Because of his family’s involvement, Jeff literally grew up on the lanes as he was a teen when they bought into a bowling establishment.

He not only learned the power game on the lanes that was gaining traction in the 1970s, but he was self-taught in the ball-drilling business. It made a good side business for him, but was also invaluable for Marquette-area bowlers to have someone with keen knowledge to go to for their equipment right up until he moved away.

On the lanes, he rolled the highest three-game series in Marquette County of 825 in 1988 at Westwood Lanes, a score that held up for about seven years until his brother-in-law — and fellow 2019 inductee — Steve Windahl cracked it in a huge way.

At his most recent count, Jeff figures he has nearly 20 perfect 300 games and a half-dozen 800s. And he’s been a member of the local lanes governing boards over the years, too.

By the way, a call to him in Arizona not long before the hall induction revealed that, yes, he’s back to drilling bowling balls in the greater Lake Havasu area now.

Windahl, who I just gave away one of his career highlights, beat Miller’s league record with an 835 series bowling against guess who? — Me! — which came about nine months after he busted all the scoreboard lights out at River Rock Lanes.

When it was still known as Country Lanes, on Feb. 19, 1995, he rolled an incredible 857 in a U.P. Match Play tourney over three pairs of lanes. He put together games of 300, 268 and 299 in a part of the event where he had to have the winning score each game against various opponents, otherwise his day would’ve been done.

The record was widely believed to be a U.P. record and held up as the highest rolled in the county for more than 18 years. But it’s just the tip of his award-score iceberg, as he has a least a half-dozen series of 820 or more among more than 30 300s and 20 800s in his career.

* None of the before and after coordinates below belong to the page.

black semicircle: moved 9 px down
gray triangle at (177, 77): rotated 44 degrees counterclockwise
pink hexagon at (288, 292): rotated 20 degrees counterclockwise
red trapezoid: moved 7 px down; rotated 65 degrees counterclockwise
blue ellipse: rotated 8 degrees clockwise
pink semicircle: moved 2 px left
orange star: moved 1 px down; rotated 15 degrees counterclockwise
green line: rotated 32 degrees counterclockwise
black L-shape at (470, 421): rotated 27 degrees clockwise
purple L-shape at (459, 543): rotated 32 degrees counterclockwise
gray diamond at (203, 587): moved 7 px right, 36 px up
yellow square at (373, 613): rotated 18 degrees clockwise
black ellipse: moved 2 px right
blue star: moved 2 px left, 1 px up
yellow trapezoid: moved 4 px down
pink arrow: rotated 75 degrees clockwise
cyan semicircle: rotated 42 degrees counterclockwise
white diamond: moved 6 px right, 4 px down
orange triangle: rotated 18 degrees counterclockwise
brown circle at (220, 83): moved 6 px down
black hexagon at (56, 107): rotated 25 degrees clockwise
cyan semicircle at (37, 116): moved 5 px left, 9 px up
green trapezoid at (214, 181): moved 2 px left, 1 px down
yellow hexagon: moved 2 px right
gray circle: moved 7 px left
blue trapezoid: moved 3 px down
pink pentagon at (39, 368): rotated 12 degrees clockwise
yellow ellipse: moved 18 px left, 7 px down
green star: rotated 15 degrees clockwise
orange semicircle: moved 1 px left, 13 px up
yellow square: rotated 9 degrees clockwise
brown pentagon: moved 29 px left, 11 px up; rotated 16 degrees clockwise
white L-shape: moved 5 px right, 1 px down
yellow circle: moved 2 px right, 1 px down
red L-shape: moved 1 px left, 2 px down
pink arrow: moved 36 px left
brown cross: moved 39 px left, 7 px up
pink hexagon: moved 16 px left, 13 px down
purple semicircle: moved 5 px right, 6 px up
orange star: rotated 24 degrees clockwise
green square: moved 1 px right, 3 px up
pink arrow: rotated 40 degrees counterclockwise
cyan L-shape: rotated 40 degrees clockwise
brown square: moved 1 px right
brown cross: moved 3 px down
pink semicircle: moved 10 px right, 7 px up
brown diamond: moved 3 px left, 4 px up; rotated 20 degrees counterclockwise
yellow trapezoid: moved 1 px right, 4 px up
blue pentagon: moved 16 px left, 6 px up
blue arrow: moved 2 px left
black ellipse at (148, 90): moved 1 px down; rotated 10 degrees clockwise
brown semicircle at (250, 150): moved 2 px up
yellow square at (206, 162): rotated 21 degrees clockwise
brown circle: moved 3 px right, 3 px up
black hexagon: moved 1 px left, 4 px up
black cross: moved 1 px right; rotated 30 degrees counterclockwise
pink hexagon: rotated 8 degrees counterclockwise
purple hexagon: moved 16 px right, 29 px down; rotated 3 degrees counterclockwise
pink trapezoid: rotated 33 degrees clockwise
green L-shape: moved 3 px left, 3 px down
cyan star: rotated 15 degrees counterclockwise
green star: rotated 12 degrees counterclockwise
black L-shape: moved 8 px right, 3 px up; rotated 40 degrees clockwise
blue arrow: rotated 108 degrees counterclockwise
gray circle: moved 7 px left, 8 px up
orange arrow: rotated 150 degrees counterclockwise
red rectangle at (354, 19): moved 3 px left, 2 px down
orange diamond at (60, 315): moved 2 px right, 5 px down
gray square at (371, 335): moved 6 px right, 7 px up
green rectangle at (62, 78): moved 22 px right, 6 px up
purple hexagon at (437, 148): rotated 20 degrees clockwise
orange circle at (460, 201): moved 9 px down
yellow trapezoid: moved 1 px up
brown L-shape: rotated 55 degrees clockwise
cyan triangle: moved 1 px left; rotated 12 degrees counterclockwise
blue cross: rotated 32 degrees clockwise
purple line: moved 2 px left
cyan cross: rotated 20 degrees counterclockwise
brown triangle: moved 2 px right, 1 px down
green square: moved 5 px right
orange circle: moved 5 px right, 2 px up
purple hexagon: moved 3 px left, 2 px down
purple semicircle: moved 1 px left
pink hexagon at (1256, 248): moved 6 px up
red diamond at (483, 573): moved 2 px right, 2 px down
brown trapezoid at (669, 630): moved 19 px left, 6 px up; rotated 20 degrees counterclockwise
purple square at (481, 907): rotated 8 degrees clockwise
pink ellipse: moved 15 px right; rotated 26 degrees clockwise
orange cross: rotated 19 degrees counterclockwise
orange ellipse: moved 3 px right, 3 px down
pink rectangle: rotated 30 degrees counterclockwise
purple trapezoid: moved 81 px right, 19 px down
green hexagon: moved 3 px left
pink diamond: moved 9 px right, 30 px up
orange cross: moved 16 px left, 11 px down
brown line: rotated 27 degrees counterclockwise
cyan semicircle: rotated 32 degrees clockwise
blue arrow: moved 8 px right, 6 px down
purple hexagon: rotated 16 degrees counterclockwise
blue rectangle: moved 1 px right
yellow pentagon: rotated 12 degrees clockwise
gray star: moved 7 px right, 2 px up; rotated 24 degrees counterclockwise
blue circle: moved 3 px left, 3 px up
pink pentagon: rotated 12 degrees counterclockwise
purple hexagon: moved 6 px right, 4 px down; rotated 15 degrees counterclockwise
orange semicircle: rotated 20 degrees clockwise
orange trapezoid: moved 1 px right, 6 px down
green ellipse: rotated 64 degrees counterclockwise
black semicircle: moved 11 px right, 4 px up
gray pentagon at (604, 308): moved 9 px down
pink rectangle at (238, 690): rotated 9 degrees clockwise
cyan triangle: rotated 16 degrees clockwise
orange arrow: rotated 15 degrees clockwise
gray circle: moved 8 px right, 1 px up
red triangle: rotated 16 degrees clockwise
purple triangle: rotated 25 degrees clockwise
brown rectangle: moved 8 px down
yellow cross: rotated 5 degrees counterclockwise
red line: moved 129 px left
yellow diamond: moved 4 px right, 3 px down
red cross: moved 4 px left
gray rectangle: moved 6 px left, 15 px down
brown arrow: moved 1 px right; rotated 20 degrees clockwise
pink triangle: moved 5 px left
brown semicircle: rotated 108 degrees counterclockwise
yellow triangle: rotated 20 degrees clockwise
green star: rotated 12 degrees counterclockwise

If you’ve ever seen him bowl, his style is both timeless and consistent. I barely remember any changes to it over the nearly 30 years I’ve watched him on the lanes. It’s done him well over the years when he’s encountered tough conditions in pro and amateur tourneys in the U.P. and around the country.

On the service side of the equation, Steve supported youth bowling as the high school coach for the Ishpeming-Negaunee teams for more than a decade.

He’s another bowler in a family of them, as his sons Jordan and Tyler were leading lights on those I-N teams and have each bowled 300s as an adult.

And then there’s Steve’s wife Diana Windahl, who as the fourth inductee in 2019 I had to save for last as she’s the youngest of this quartet.

She’s right in the middle of “family” bowling as stepsister to Jeff Miller and wife to Steve Windahl.

But she’s blazed her own trail on the lanes. The highlight has to be the 779 series she rolled on Dec. 12, 1996, at Country Lanes, which remains to this day the highest women’s series bowled in Marquette County. It included games of 265, 267 and 247.

After doing a little research a few years ago, I was able to say with a good amount of certainty that she held the U.P. record for more than a decade, too.

She’s been a longtime board member of the Snowbelt Women’s and Marquette County U.S. Bowling Congress associations beginning in her teens, including stints as president of each organization.

And she also joined her husband coaching the Ishpeming-Negaunee high school teams for nearly a decade while raising her bowling-talented sons.